▶ **PROBLEM DESCRIPTION**
Only one span of the listing below should come back. It runs from the line with "seguimiento individualizado y" through the line with "gusto personal.", and each of its lines must be reproduced exactly.

▶ **EXTRACTED ENTRIES**

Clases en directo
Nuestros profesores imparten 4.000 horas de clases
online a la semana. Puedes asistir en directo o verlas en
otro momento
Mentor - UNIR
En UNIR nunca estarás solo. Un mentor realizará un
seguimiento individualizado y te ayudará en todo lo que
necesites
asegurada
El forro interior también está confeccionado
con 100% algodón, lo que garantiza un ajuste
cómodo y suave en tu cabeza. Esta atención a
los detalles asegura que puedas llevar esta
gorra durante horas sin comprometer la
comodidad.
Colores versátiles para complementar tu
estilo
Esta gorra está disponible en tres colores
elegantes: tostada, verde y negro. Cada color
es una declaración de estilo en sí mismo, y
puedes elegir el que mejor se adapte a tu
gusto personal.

==

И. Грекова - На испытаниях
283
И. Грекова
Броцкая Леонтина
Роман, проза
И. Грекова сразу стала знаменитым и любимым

▶ **RESULT OF THIS EXERCISE**
seguimiento individualizado y te ayudará en todo lo que
necesites
asegurada
El forro interior también está confeccionado
con 100% algodón, lo que garantiza un ajuste
cómodo y suave en tu cabeza. Esta atención a
los detalles asegura que puedas llevar esta
gorra durante horas sin comprometer la
comodidad.
Colores versátiles para complementar tu
estilo
Esta gorra está disponible en tres colores
elegantes: tostada, verde y negro. Cada color
es una declaración de estilo en sí mismo, y
puedes elegir el que mejor se adapte a tu
gusto personal.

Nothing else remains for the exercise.